▸ **TASK INSTRUCTIONS**
Write out the entries exactly. None of the pictures should appear in the copy.

[Stored data entries]

-*-

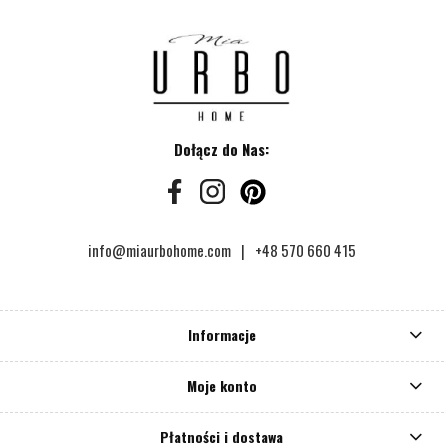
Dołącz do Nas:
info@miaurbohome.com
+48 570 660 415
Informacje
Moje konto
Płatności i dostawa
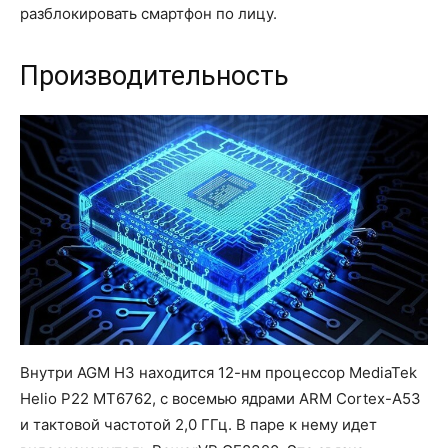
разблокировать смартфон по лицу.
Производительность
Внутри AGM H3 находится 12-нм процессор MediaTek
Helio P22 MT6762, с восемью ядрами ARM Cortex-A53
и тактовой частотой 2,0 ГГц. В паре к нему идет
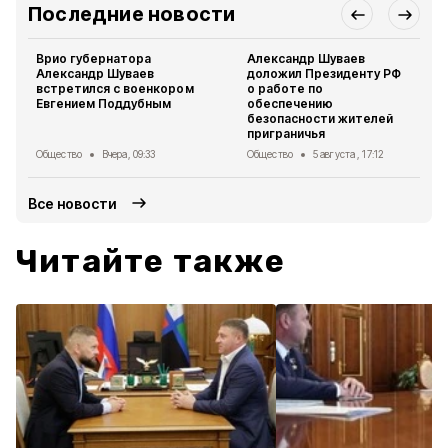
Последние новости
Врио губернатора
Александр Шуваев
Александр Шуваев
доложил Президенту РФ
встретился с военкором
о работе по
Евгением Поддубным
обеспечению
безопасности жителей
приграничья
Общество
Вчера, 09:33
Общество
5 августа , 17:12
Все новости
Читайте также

-*-

▸ **YOUR SOLUTION**
Dołącz do Nas:
info@miaurbohome.com
+48 570 660 415
Informacje
Moje konto
Płatności i dostawa
разблокировать смартфон по лицу.
Производительность
Внутри AGM H3 находится 12-нм процессор MediaTek
Helio P22 MT6762, с восемью ядрами ARM Cortex-A53
и тактовой частотой 2,0 ГГц. В паре к нему идет
Последние новости
Врио губернатора
Александр Шуваев
Александр Шуваев
доложил Президенту РФ
встретился с военкором
о работе по
Евгением Поддубным
обеспечению
безопасности жителей
приграничья
Общество
Вчера, 09:33
Общество
5 августа , 17:12
Все новости
Читайте также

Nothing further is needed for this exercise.